OAKLAND, CA—Homo leagues all-star Tyler Patton shattered baseball's long-standing sexual orientation barrier Monday by signing a four-year, $10.5 million contract with the Oakland A's.

Patton, 23, whose speed, nifty fielding, and dependable hitting made him a homo-league sensation in only three seasons with the Kansas City Gay Royals, is Major League Baseball's first openly gay player.

"I had heard Oakland was interested, but you hear rumors all the time," Patton said in a press conference after his signing. "I was just concentrating on playing baseball, and then last week I got the call. Honestly, I know people think my being gay is a big deal, but I still just want to help the A's past the Angels."

Oakland general manager Billy Beane said Patton's commitment to the sport above and beyond his personal issues is the reason he chose to pursue the second baseman.

"Coming here from the homo leagues, Patton's in for a lot of heat from the fans," Beane said. "And not just the fans. Every time they talk about his open stance, every time he throws a guy out from his knees, every time he goes deep in the hole, there's going to be an uncomfortable silence at the very least. But I believe Patton has the focus to put that aside and just play."

Reactions from MLB have been mixed, with most teams declining any official comment, and commissioner Bud Selig saying in a radio interview Tuesday morning that the historic signing was "fine, if that's what the A's want to do, I guess." However, many insiders say the move to involve gay players has been a long time in coming.

"Though it draws only 10 or 15 percent as many fans as the majors, the Homo Leagues have a history of community, fantastic play, and above all, pride," sportswriter Peter Gammons said when the signing was announced. "The league's faithful have stood by their men from its inception in the '30s, through the so-called 'frisky ball' era of the '50s, past the league-wide amyl nitrate abuse scandal of the '70s, and on to the Log Cabin schism of the '90s. But what so often gets lost in all this is that Homo League players can flat-out play baseball. Now, after decades during which gay fans had nothing in the major leagues to call their own, save for perhaps some of the mustaches, Patton finally gives them someone to root for."

Still, Patton's critics, while stopping well short of bigotry, point to HLB's reputation for fast-paced, high-strung, often flashy baseball, and speculate on whether Patton will hold up. Many say his gaudy .342 batting average, .4353 on-base percentage, and three Gold Lamé Glove awards during three seasons in the homo leagues are meaningless in terms of his future success.

"Sure, Tyler did well against homo-league pitching," Skip Bayless said Tuesday on ESPN's 1st and 10. "But he's not playing against the Boston Pink Sox or the New York Gay Yankees anymore. In fact, the Gay Yankees didn't even pursue him last season when they needed a second baseman. I wish him all the luck in the world, but I think he's a gay bust."

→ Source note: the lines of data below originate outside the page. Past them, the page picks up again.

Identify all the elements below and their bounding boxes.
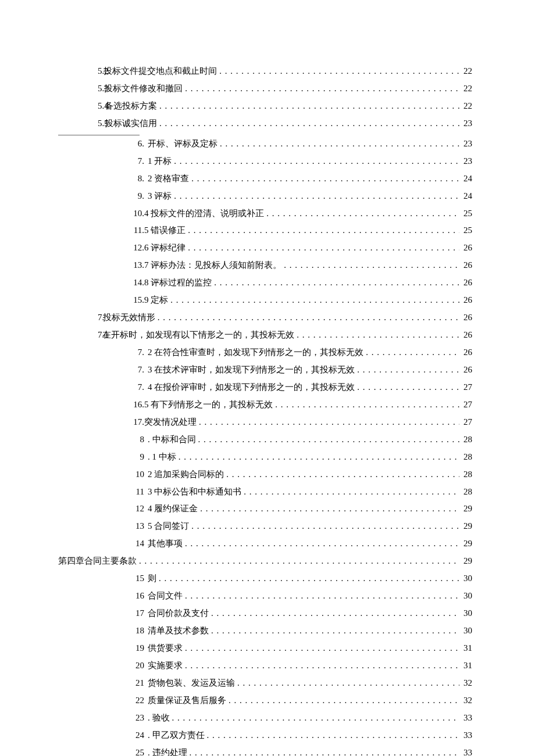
toc-page: 30 bbox=[459, 607, 472, 620]
toc-page: 24 bbox=[459, 190, 472, 203]
toc-dots bbox=[157, 100, 459, 113]
toc-page: 26 bbox=[459, 364, 472, 377]
toc-dots bbox=[209, 625, 459, 637]
toc-entry: 20实施要求31 bbox=[58, 660, 472, 672]
toc-dots bbox=[196, 433, 460, 446]
toc-number: 23 bbox=[98, 712, 144, 725]
toc-page: 26 bbox=[459, 294, 472, 307]
toc-title: 供货要求 bbox=[148, 642, 183, 655]
toc-dots bbox=[264, 207, 459, 220]
toc-dots bbox=[363, 346, 459, 359]
toc-dots bbox=[183, 538, 459, 550]
toc-dots bbox=[281, 259, 459, 272]
toc-number: 13 bbox=[98, 520, 144, 533]
toc-number: 12 bbox=[98, 503, 144, 515]
toc-page: 28 bbox=[459, 468, 472, 481]
toc-title: 则 bbox=[148, 572, 156, 585]
toc-dots bbox=[226, 694, 459, 707]
separator-line bbox=[58, 135, 140, 135]
toc-page: 22 bbox=[459, 83, 472, 95]
toc-number: 15 bbox=[98, 572, 144, 585]
toc-entry: 12.6 评标纪律26 bbox=[58, 242, 472, 255]
toc-title: . 违约处理 bbox=[148, 747, 187, 756]
toc-dots bbox=[217, 138, 459, 151]
toc-page: 28 bbox=[459, 486, 472, 499]
toc-dots bbox=[183, 660, 459, 672]
toc-title: 其他事项 bbox=[148, 538, 183, 550]
toc-entry: 14.8 评标过程的监控26 bbox=[58, 277, 472, 289]
toc-number: 5.5 bbox=[98, 117, 102, 130]
toc-entry: 7.1 在开标时，如发现有以下情形之一的，其投标无效26 bbox=[58, 329, 472, 342]
toc-page: 32 bbox=[459, 694, 472, 707]
toc-title: 3 评标 bbox=[148, 190, 172, 203]
toc-entry: 11.5 错误修正25 bbox=[58, 224, 472, 237]
toc-entry: 23. 验收33 bbox=[58, 712, 472, 725]
toc-entry: 124 履约保证金29 bbox=[58, 503, 472, 515]
toc-number: 5.4 bbox=[98, 100, 102, 113]
toc-dots bbox=[156, 572, 459, 585]
toc-title: 质量保证及售后服务 bbox=[148, 694, 226, 707]
toc-title: 第四章合同主要条款 bbox=[58, 555, 137, 568]
toc-entry: 25. 违约处理33 bbox=[58, 747, 472, 756]
toc-entry: 15 则30 bbox=[58, 572, 472, 585]
toc-entry: 7.1 开标23 bbox=[58, 155, 472, 168]
toc-entry: 9. 1 中标28 bbox=[58, 451, 472, 464]
toc-entry: 7.2 在符合性审查时，如发现下列情形之一的，其投标无效26 bbox=[58, 346, 472, 359]
toc-number: 7.1 bbox=[98, 329, 100, 342]
toc-title: 6 评标纪律 bbox=[144, 242, 186, 255]
toc-number: 11 bbox=[98, 486, 144, 499]
toc-dots bbox=[205, 729, 460, 742]
toc-title: 5 错误修正 bbox=[144, 224, 186, 237]
toc-number: 7. bbox=[98, 155, 144, 168]
toc-page: 26 bbox=[459, 346, 472, 359]
toc-number: 6. bbox=[98, 138, 144, 151]
toc-entry: 7.3 在技术评审时，如发现下列情形之一的，其投标无效26 bbox=[58, 364, 472, 377]
toc-number: 7. bbox=[98, 364, 144, 377]
toc-title: 2 资格审查 bbox=[148, 173, 189, 185]
toc-dots bbox=[355, 364, 459, 377]
toc-entry: 7.投标无效情形26 bbox=[58, 311, 472, 324]
toc-number: 10 bbox=[98, 468, 144, 481]
toc-title: 投标诚实信用 bbox=[105, 117, 157, 130]
toc-number: 10. bbox=[98, 207, 144, 220]
toc-dots bbox=[189, 520, 459, 533]
toc-entry: 第四章合同主要条款29 bbox=[58, 555, 472, 568]
table-of-contents: 5.2投标文件提交地点和截止时间225.3投标文件修改和撤回225.4备选投标方… bbox=[58, 65, 472, 756]
toc-number: 15. bbox=[98, 294, 144, 307]
toc-number: 16. bbox=[98, 399, 144, 411]
toc-title: . 验收 bbox=[148, 712, 170, 725]
toc-page: 24 bbox=[459, 173, 472, 185]
toc-entry: 16.5 有下列情形之一的，其投标无效27 bbox=[58, 399, 472, 411]
toc-title: 突发情况处理 bbox=[144, 416, 197, 429]
toc-title: 2 追加采购合同标的 bbox=[148, 468, 224, 481]
toc-dots bbox=[273, 399, 459, 411]
toc-title: 在开标时，如发现有以下情形之一的，其投标无效 bbox=[102, 329, 294, 342]
toc-dots bbox=[217, 65, 459, 78]
toc-page: 26 bbox=[459, 259, 472, 272]
toc-entry: 8. 中标和合同28 bbox=[58, 433, 472, 446]
toc-entry: 22质量保证及售后服务32 bbox=[58, 694, 472, 707]
toc-entry: 15.9 定标26 bbox=[58, 294, 472, 307]
toc-number: 13. bbox=[98, 259, 144, 272]
toc-title: 9 定标 bbox=[144, 294, 168, 307]
toc-dots bbox=[176, 451, 459, 464]
toc-entry: 16合同文件30 bbox=[58, 590, 472, 603]
toc-number: 21 bbox=[98, 677, 144, 690]
toc-page: 25 bbox=[459, 224, 472, 237]
toc-page: 26 bbox=[459, 277, 472, 289]
toc-page: 31 bbox=[459, 660, 472, 672]
toc-number: 9. bbox=[98, 190, 144, 203]
toc-number: 5.3 bbox=[98, 83, 102, 95]
toc-number: 8 bbox=[98, 433, 144, 446]
toc-page: 32 bbox=[459, 677, 472, 690]
toc-title: 3 在技术评审时，如发现下列情形之一的，其投标无效 bbox=[148, 364, 355, 377]
toc-title: 5 合同签订 bbox=[148, 520, 189, 533]
toc-page: 29 bbox=[459, 538, 472, 550]
page-container: 5.2投标文件提交地点和截止时间225.3投标文件修改和撤回225.4备选投标方… bbox=[0, 0, 535, 756]
toc-title: 合同价款及支付 bbox=[148, 607, 209, 620]
toc-title: 8 评标过程的监控 bbox=[144, 277, 212, 289]
toc-page: 27 bbox=[459, 399, 472, 411]
toc-page: 28 bbox=[459, 451, 472, 464]
toc-title: 4 履约保证金 bbox=[148, 503, 198, 515]
toc-entry: 19供货要求31 bbox=[58, 642, 472, 655]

Many baseball insiders, while acknowledging the social value of Patton's signing, struggled to discuss the implications of a homo-league star playing in the majors.

"Er, I, uh, well, I wish Patton good luck, and you know, we'll, um, I guess we'll wait and, uh, wait and see," said Baseball Tonight commentator Jon Kruk, who seemed unable to look directly at his cohosts or into the camera while discussing Patton's signing. "Good luck, Patton. I mean, uh, yeah."

Patton himself, who is scheduled to start next week, says he cannot wait to put the hype behind him.

"Yes, it'll be difficult, not because I'm gay, but because it's Major League Baseball," Patton said. "Plus, let's face it—do you seriously think I'm the first gay major-leaguer ever? Seriously? And before anyone says anything, you are all just so wrong about Mike Piazza."